Supplied entries —
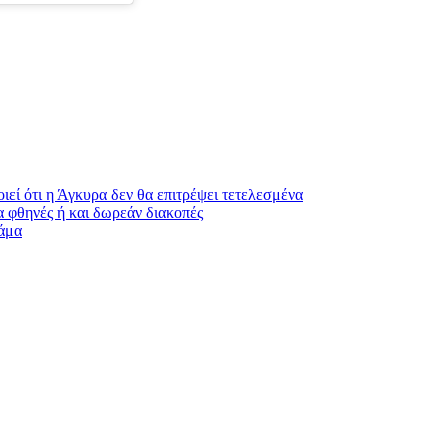
εί ότι η Άγκυρα δεν θα επιτρέψει τετελεσμένα
α φθηνές ή και δωρεάν διακοπές
πάμα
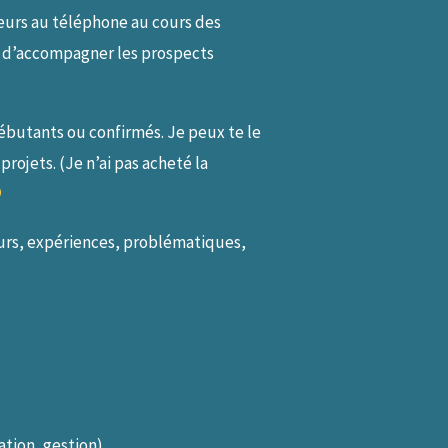
sseurs au téléphone au cours des
t d’accompagner les prospects
ébutants ou confirmés. Je peux te le
rojets. (Je n’ai pas acheté la
ours, expériences, problématiques,
ation, gestion)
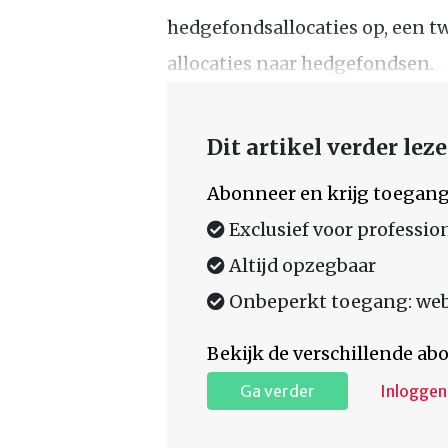
hedgefondsallocaties op, een t
allocaties naar hedgefondsen.
Dit artikel verder lez
Abonneer en krijg toegang
Exclusief voor professio
Altijd opzegbaar
Onbeperkt toegang: web,
Bekijk de verschillende a
Ga verder
Inloggen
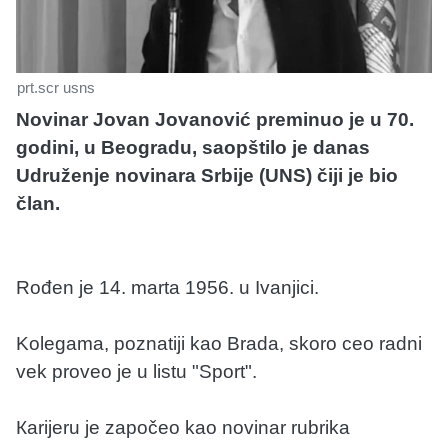
prt.scr usns
Novinar Jovan Jovanović preminuo je u 70.
godini, u Beogradu, saopštilo je danas
Udruženje novinara Srbije (UNS) čiji je bio
član.
Rođen je 14. marta 1956. u Ivanjici.
Kolegama, poznatiji kao Brada, skoro ceo radni
vek proveo je u listu "Sport".
Кarijeru je započeo kao novinar rubrika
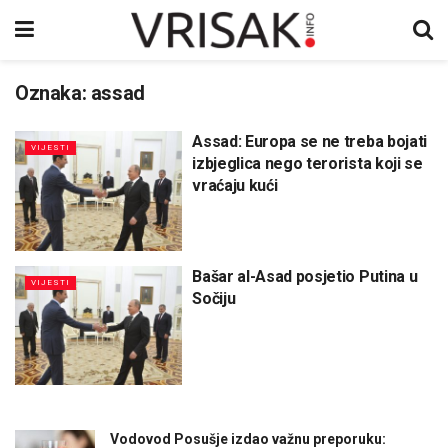
Oznaka:
assad
Assad: Europa se ne treba bojati
VIJESTI
izbjeglica nego terorista koji se
vraćaju kući
Bašar al-Asad posjetio Putina u
VIJESTI
Sočiju
Vodovod Posušje izdao važnu preporuku:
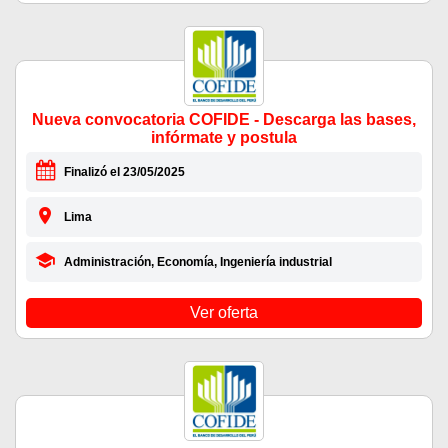
Nueva convocatoria COFIDE - Descarga las bases,
infórmate y postula
Finalizó el 23/05/2025
Lima
Administración, Economía, Ingeniería industrial
Ver oferta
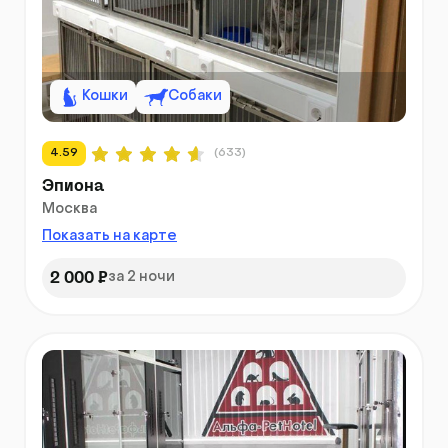
Кошки
Собаки
4.59
(633)
Эпиона
Москва
Показать на карте
2 000 ₽
за 2 ночи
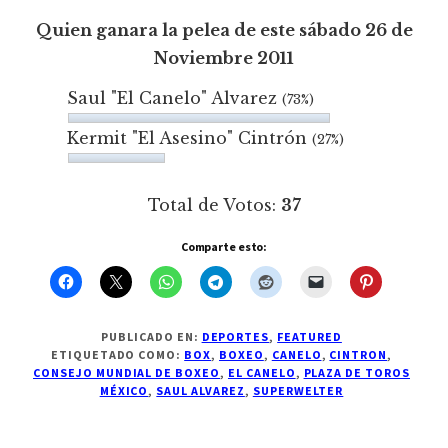
Quien ganara la pelea de este sábado 26 de
Noviembre 2011
Saul "El Canelo" Alvarez
(73%)
Kermit "El Asesino" Cintrón
(27%)
Total de Votos:
37
Comparte esto:
PUBLICADO EN:
DEPORTES
,
FEATURED
ETIQUETADO COMO:
BOX
,
BOXEO
,
CANELO
,
CINTRON
,
CONSEJO MUNDIAL DE BOXEO
,
EL CANELO
,
PLAZA DE TOROS
MÉXICO
,
SAUL ALVAREZ
,
SUPERWELTER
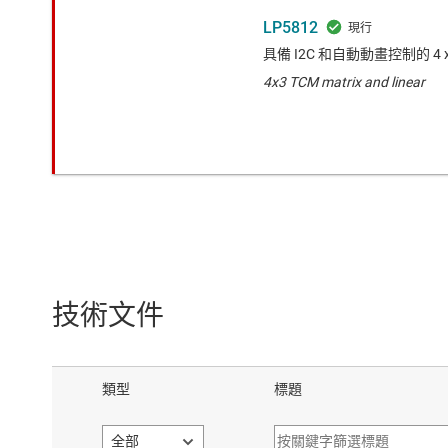
LP5812
具備 I2C 和自動動畫控制的 4 x
4x3 TCM matrix and linear
技術文件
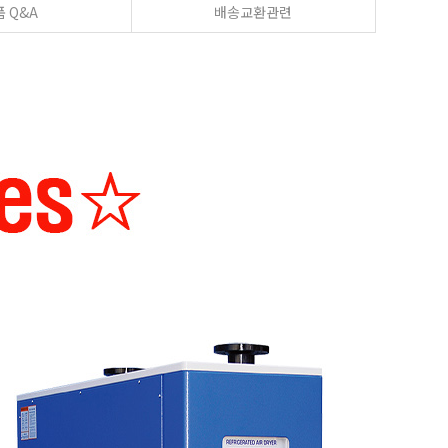
 Q&A
배송교환관련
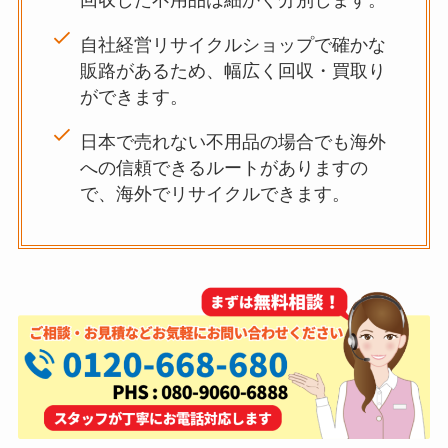
回収した不用品は細かく分別します。
自社経営リサイクルショップで確かな
販路があるため、幅広く回収・買取り
ができます。
日本で売れない不用品の場合でも海外
への信頼できるルートがありますの
で、海外でリサイクルできます。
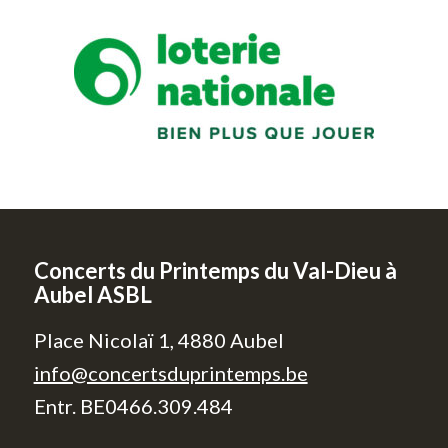
Concerts du Printemps du Val-Dieu à
Aubel ASBL
Place Nicolaï 1, 4880 Aubel
info@concertsduprintemps.be
Entr. BE0466.309.484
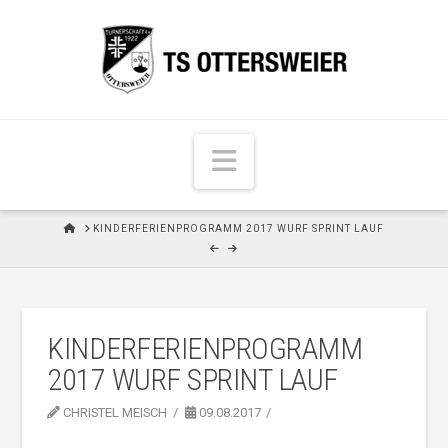
N
a
v
H
KINDERFERIENPROGRAMM 2017 WURF SPRINT LAUF
i
O
M
g
E
a
t
KINDERFERIENPROGRAMM
i
2017 WURF SPRINT LAUF
o
n
CHRISTEL MEISCH
09.08.2017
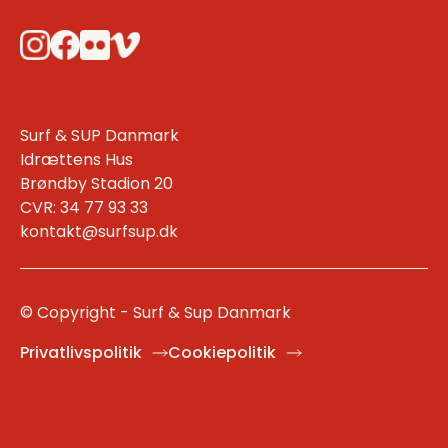
Surf & SUP Danmark
Idrættens Hus
Brøndby Stadion 20
CVR:
34 77 93 33
kontakt@surfsup.dk
© Copyright - Surf & Sup Danmark
Privatlivspolitik
Cookiepolitik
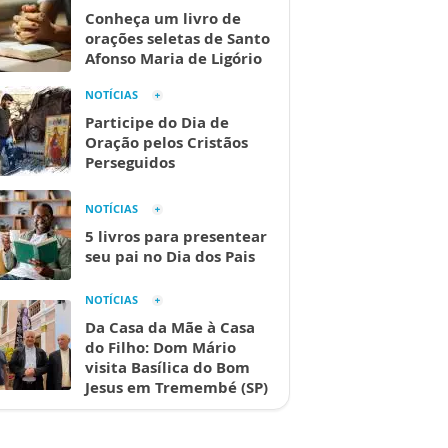
Conheça um livro de
orações seletas de Santo
Afonso Maria de Ligório
NOTÍCIAS
Participe do Dia de
Oração pelos Cristãos
Perseguidos
NOTÍCIAS
5 livros para presentear
seu pai no Dia dos Pais
NOTÍCIAS
Da Casa da Mãe à Casa
do Filho: Dom Mário
visita Basílica do Bom
Jesus em Tremembé (SP)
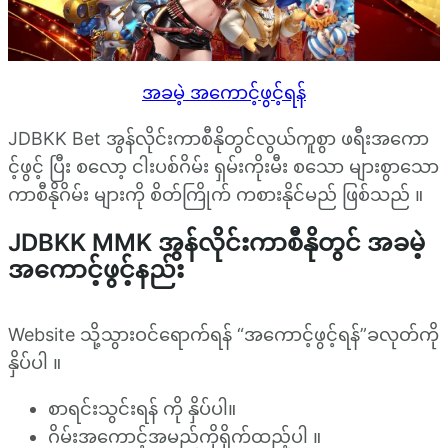
အခမဲ့ အကောင့်ဖွင့်ရန်
JDBKK Bet အွန်လိုင်းကာစီနိုတွင်လွယ်ကူစွာ ဖရီးအကော
င့်ဖွင့် ပြီး စလော့ ငါးပစ်ဂိမ်း ရှမ်းကိုးမီး စသော များစွာသော
ကာစီနိုဂိမ်း များကို စိတ်ကြိုက် ကစားနိုင်မည် ဖြစ်သည် ။
JDBKK MMK အွန်လိုင်းကာစီနိုတွင် အခမဲ့
အကောင့်ဖွင့်နည်း
Website သို့သွားဝင်ရောက်ရန် “အကောင့်ဖွင့်ရန်”ခလုတ်ကို
နှိပ်ပါ ။
စာရင်းသွင်းရန် ကို နှိပ်ပါ။
ဂိမ်းအကောင့်အမည်ကိုရိုက်ထည့်ပါ ။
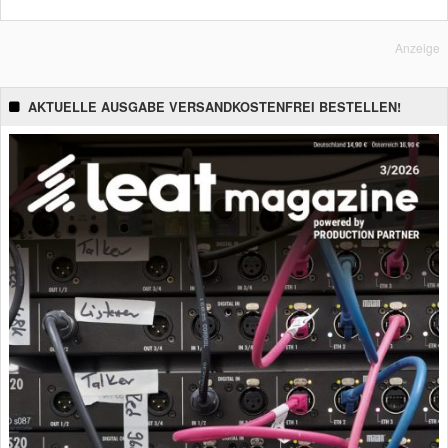
Anzeige
AKTUELLE AUSGABE VERSANDKOSTENFREI BESTELLEN!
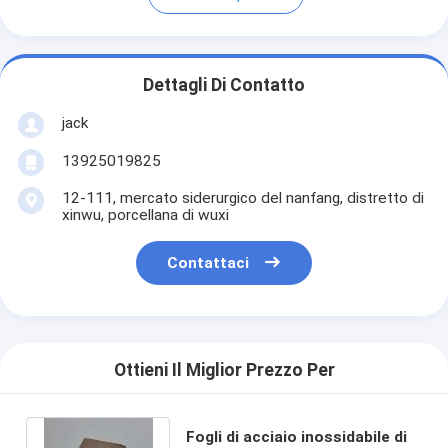
Dettagli Di Contatto
jack
13925019825
12-111, mercato siderurgico del nanfang, distretto di
xinwu, porcellana di wuxi
Contattaci
Ottieni Il Miglior Prezzo Per
Fogli di acciaio inossidabile di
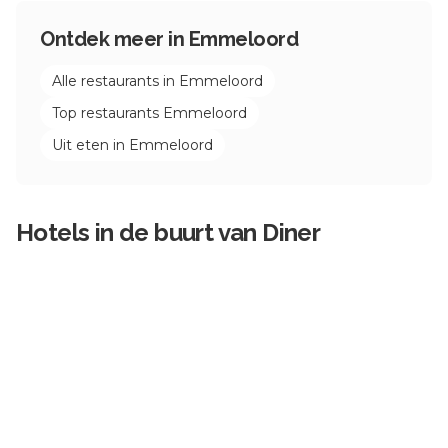
Ontdek meer in
Emmeloord
Alle restaurants in
Emmeloord
Top restaurants
Emmeloord
Uit eten in
Emmeloord
Hotels in de buurt van
Diner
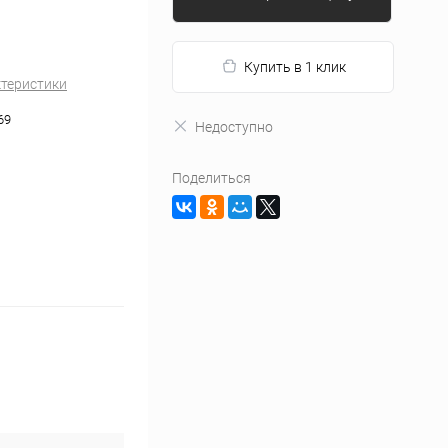
Купить в 1 клик
ктеристики
69
Недоступно
Поделиться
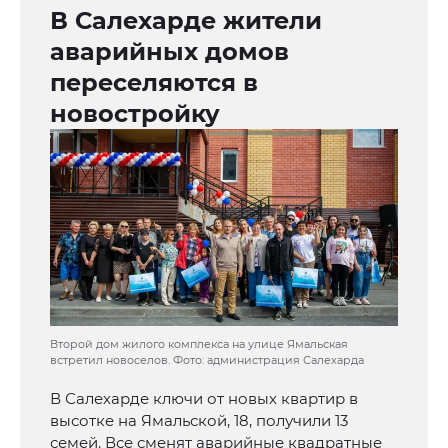
В Салехарде жители
аварийных домов
переселяются в
новостройку
Второй дом жилого комплекса на улице Ямальская
встретил новоселов. Фото: администрация Салехарда
В Салехарде ключи от новых квартир в
высотке на Ямальской, 18, получили 13
семей. Все сменят аварийные квадратные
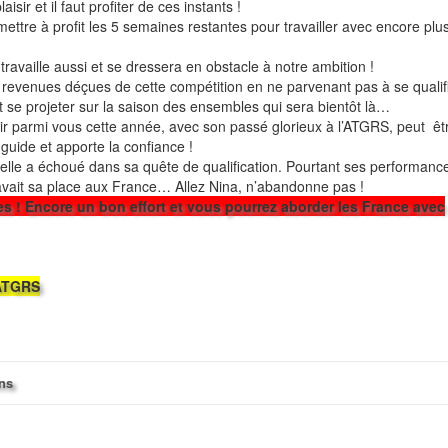
isir et il faut profiter de ces instants !
mettre à profit les 5 semaines restantes pour travailler avec encore plu
travaille aussi et se dressera en obstacle à notre ambition !
t revenues déçues de cette compétition en ne parvenant pas à se qualif
t se projeter sur la saison des ensembles qui sera bientôt là…
ir parmi vous cette année, avec son passé glorieux à l’ATGRS, peut êt
ide et apporte la confiance !
elle a échoué dans sa quête de qualification. Pourtant ses performanc
avait sa place aux France… Allez Nina, n’abandonne pas !
les ! Encore un bon effort et vous pourrez aborder les France avec
’ATGRS
ons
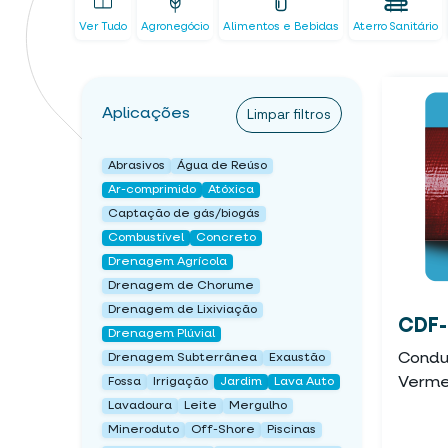
Ver Tudo
Agronegócio
Alimentos e Bebidas
Aterro Sanitário
Aplicações
Limpar filtros
Abrasivos
Água de Reúso
Ar-comprimido
Atóxica
Captação de gás/biogás
Combustível
Concreto
Drenagem Agrícola
Drenagem de Chorume
Drenagem de Lixiviação
CDF-
Drenagem Plúvial
Condut
Drenagem Subterrânea
Exaustão
Verme
Fossa
Irrigação
Jardim
Lava Auto
Lavadoura
Leite
Mergulho
Mineroduto
Off-Shore
Piscinas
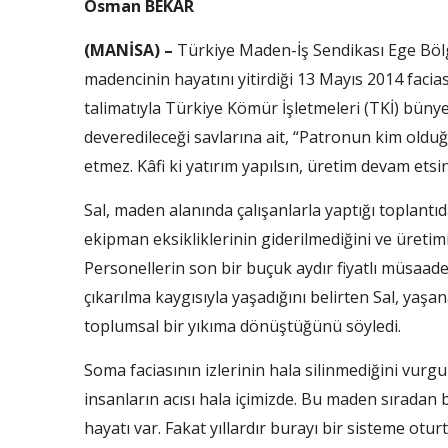
Osman BEKAR
(MANİSA) –
Türkiye Maden-İş Sendikası Ege Böl
madencinin hayatını yitirdiği 13 Mayıs 2014 faci
talimatıyla Türkiye Kömür İşletmeleri (TKİ) büny
deveredileceği savlarına ait, “Patronun kim olduğ
etmez. Kâfi ki yatırım yapılsın, üretim devam etsi
Sal, maden alanında çalışanlarla yaptığı toplantı
ekipman eksikliklerinin giderilmediğini ve üret
Personellerin son bir buçuk aydır fiyatlı müsaade
çıkarılma kaygısıyla yaşadığını belirten Sal, yaşa
toplumsal bir yıkıma dönüştüğünü söyledi.
Soma faciasının izlerinin hala silinmediğini vurgu
insanların acısı hala içimizde. Bu maden sıradan b
hayatı var. Fakat yıllardır burayı bir sisteme otur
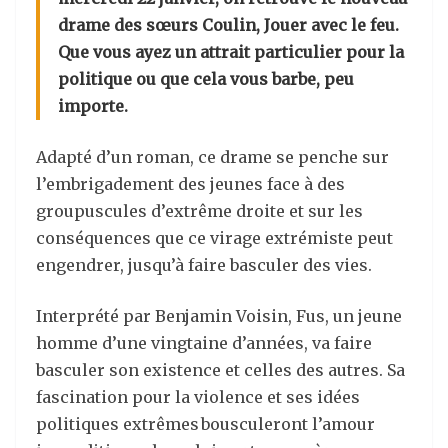
drame des sœurs Coulin, Jouer avec le feu.
Que vous ayez un attrait particulier pour la
politique ou que cela vous barbe, peu
importe.
Adapté d’un roman, ce drame se penche sur
l’embrigadement des jeunes face à des
groupuscules d’extrême droite et sur les
conséquences que ce virage extrémiste peut
engendrer, jusqu’à faire basculer des vies.
Interprété par Benjamin Voisin, Fus, un jeune
homme d’une vingtaine d’années, va faire
basculer son existence et celles des autres. Sa
fascination pour la violence et ses idées
politiques extrêmes bousculeront l’amour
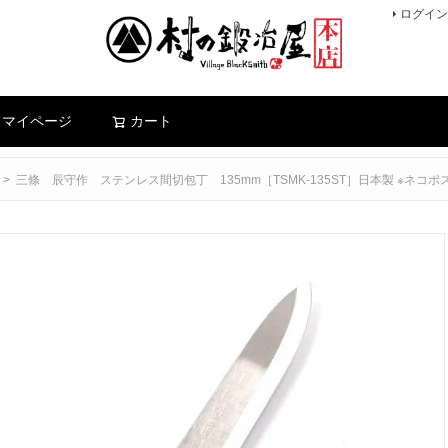
ログイン
検索
マイページ
カート
三條 辰守作 ステンレス間切包丁 135mm［TSMK-135ST］日本製 ※ネコポ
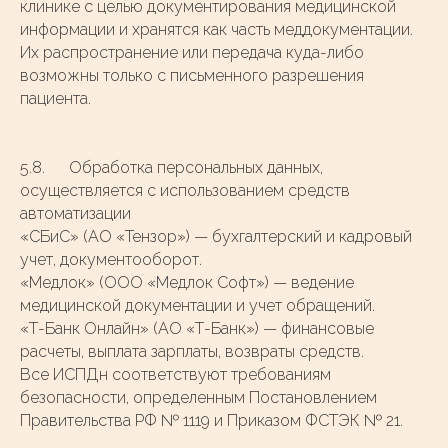
клинике с целью документирования медицинской
информации и хранятся как часть меддокументации.
Их распространение или передача куда-либо
возможны только с письменного разрешения
пациента.
5.8. Обработка персональных данных,
осуществляется с использованием средств
автоматизации
«СБиС» (АО «Тензор») — бухгалтерский и кадровый
учет, документооборот.
«Медлок» (ООО «Медлок Софт») — ведение
медицинской документации и учет обращений.
«Т-Банк Онлайн» (АО «Т-Банк») — финансовые
расчеты, выплата зарплаты, возвраты средств.
Все ИСПДн соответствуют требованиям
безопасности, определенным Постановлением
Правительства РФ № 1119 и Приказом ФСТЭК № 21.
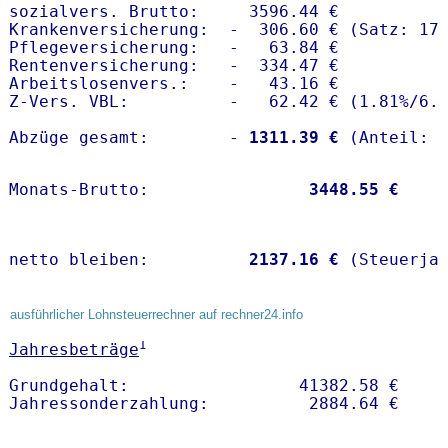
sozialvers. Brutto:     3596.44 €

Krankenversicherung:  -  306.60 € (Satz: 17.
Pflegeversicherung:   -   63.84 € 

Rentenversicherung:   -  334.47 €

Arbeitslosenvers.:    -   43.16 €

Z-Vers. VBL:          -   62.42 € (
1.81%
/
6.
Abzüge gesamt:        -
 1311.39 €
Monats-Brutto:               
 3448.55 €
netto bleiben:         
 2137.16 €
 (Steuerja
ausführlicher Lohnsteuerrechner auf rechner24.info
1
Jahresbeträge
Grundgehalt:                 41382.58 € 
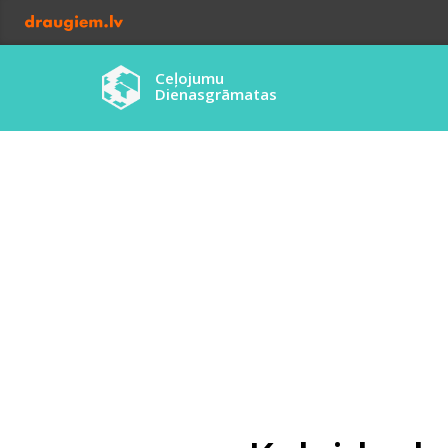
Ceļojumu
Dienasgrāmatas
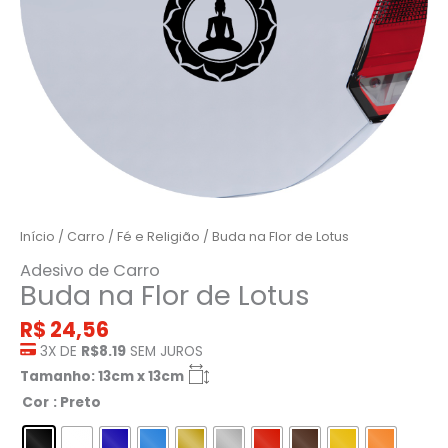
Início
/
Carro
/
Fé e Religião
/ Buda na Flor de Lotus
Adesivo de Carro
Buda na Flor de Lotus
R$
24,56
3X DE
R$8.19
SEM JUROS
Tamanho: 13cm x 13cm
Cor
: Preto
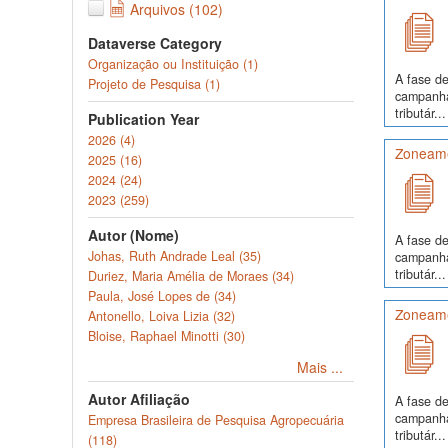
Arquivos (102)
Dataverse Category
Organização ou Instituição (1)
A fase de
Projeto de Pesquisa (1)
campanha
tributár...
Publication Year
2026 (4)
Zoneame
2025 (16)
2024 (24)
2023 (259)
Autor (Nome)
A fase de
Johas, Ruth Andrade Leal (35)
campanha
tributár...
Duriez, Maria Amélia de Moraes (34)
Paula, José Lopes de (34)
Zoneame
Antonello, Loiva Lizia (32)
Bloise, Raphael Minotti (30)
Mais ...
Autor Afiliação
A fase de
campanha
Empresa Brasileira de Pesquisa Agropecuária
tributár...
(118)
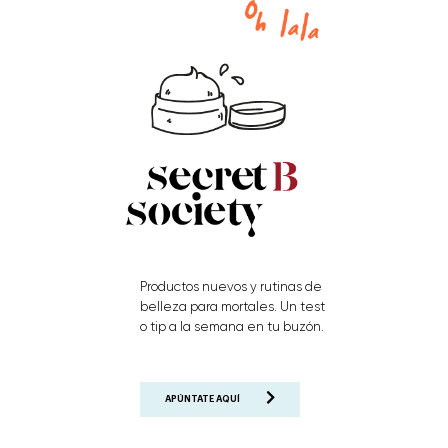
Productos nuevos y rutinas de
belleza para mortales. Un test
o tip a la semana en tu buzón.
APÚNTATE AQUÍ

What you are asked to do —
Among the entries above, find the line with "çıkarılma kaygısıyla yaşadığını" and repeat exactly from there through the line with "Их распространение или передача куда-либо", leaving out the pictures.

Output below —
çıkarılma kaygısıyla yaşadığını belirten Sal, yaşa
toplumsal bir yıkıma dönüştüğünü söyledi.
Soma faciasının izlerinin hala silinmediğini vurgu
insanların acısı hala içimizde. Bu maden sıradan b
hayatı var. Fakat yıllardır burayı bir sisteme otur
drame des sœurs Coulin, Jouer avec le feu.
Que vous ayez un attrait particulier pour la
politique ou que cela vous barbe, peu
importe.
Adapté d’un roman, ce drame se penche sur
l’embrigadement des jeunes face à des
groupuscules d’extrême droite et sur les
conséquences que ce virage extrémiste peut
engendrer, jusqu’à faire basculer des vies.
Interprété par Benjamin Voisin, Fus, un jeune
homme d’une vingtaine d’années, va faire
basculer son existence et celles des autres. Sa
fascination pour la violence et ses idées
politiques extrêmes bousculeront l’amour
ログイン
検索
マイページ
カート
三條 辰守作 ステンレス間切包丁 135mm［TSMK-135ST］日本製 ※ネコポ
клинике с целью документирования медицинской
информации и хранятся как часть меддокументации.
Их распространение или передача куда-либо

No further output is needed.